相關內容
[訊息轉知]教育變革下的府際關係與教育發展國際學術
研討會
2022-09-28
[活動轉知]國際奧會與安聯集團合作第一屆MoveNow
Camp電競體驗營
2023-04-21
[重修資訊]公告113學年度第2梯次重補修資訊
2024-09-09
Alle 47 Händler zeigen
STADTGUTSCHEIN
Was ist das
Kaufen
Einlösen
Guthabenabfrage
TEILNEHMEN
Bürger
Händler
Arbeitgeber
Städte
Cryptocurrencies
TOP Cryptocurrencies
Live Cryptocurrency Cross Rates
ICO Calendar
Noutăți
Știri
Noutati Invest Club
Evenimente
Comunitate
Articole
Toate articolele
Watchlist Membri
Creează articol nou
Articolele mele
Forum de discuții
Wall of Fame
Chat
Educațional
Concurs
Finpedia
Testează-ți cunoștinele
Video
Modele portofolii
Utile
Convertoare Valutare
● ● ● ●
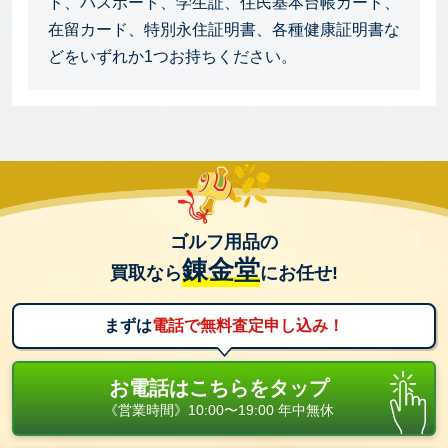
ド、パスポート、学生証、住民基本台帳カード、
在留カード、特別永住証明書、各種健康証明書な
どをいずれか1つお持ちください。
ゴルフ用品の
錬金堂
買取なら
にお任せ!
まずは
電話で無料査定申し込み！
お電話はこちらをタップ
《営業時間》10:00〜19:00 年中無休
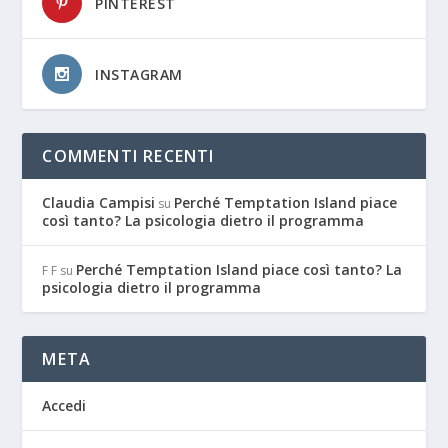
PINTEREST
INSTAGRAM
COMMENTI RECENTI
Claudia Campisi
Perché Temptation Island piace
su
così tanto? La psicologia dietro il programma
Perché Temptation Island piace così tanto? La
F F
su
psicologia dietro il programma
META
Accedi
● ● ● ●
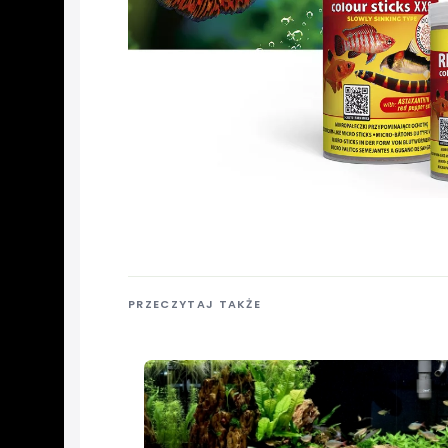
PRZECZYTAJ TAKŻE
● ● ● ●
The task: All lines above that contain the word "Perché" are to be copied.

Answer to the problem:
Perché Temptation Island piace
Perché Temptation Island piace così tanto? La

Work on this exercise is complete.